The reason(s) ? ... in addition to every good reason all the girls have stated, if the guy was genuinely interested in you, he would tell you, in detail, what is happening for you to have a clear picture of what _you_ are facing with him and would hope you'd be willing to work out through the issues together with your support.

You obviously are genuinely interested. You're trying everything you can to give the relationship a chance. Is he doing that ? ... from what you said... definitely not.
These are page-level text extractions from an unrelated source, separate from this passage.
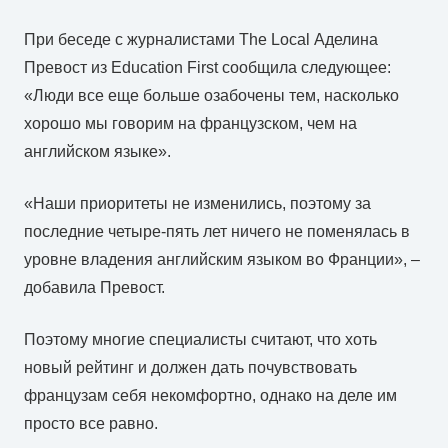
При беседе с журналистами The Local Аделина
Превост из Education First сообщила следующее:
«Люди все еще больше озабочены тем, насколько
хорошо мы говорим на французском, чем на
английском языке».
«Наши приоритеты не изменились, поэтому за
последние четыре-пять лет ничего не поменялась в
уровне владения английским языком во Франции», –
добавила Превост.
Поэтому многие специалисты считают, что хоть
новый рейтинг и должен дать почувствовать
французам себя некомфортно, однако на деле им
просто все равно.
I don't know exactly what he is aiming for ultimately but, he is not being honest, not being straightforward, not attempting to gain your support to build a relationship. He is not scared... you should be the one scared. Run away!!
 cityfangels77
Joined: 4/25/2012
Msg: 19
Am I Doing the Right Thing?
Posted: 4/30/2012 1:59:38 PM
i agree . withsomeone the responds here . he just came out of a long marriage some people want t obe open and explore his options . i would not push the issues or contact him . it might blow up in your face if he is dating someone else beside you . and you could really get hurt . i would move on and if he comes around later maybe . but dont waste your time . hey at least he is being honest i never get honesty . i had a guy jerk me around and never been honest . give hi m that much credit at least/
 pescando75
Joined: 3/23/2012
Msg: 20
Am I Doing the Right Thing?
Posted: 4/30/2012 2:13:06 PM
I'd listen to your friend and let this guy take the initiative to contact you if he is still interested. However, he doesn't seem especially "into it." How are you feeling about now? Lots of compromise and consideration on your part. Kind of a one way street. It's all on HIS terms. Not healthy.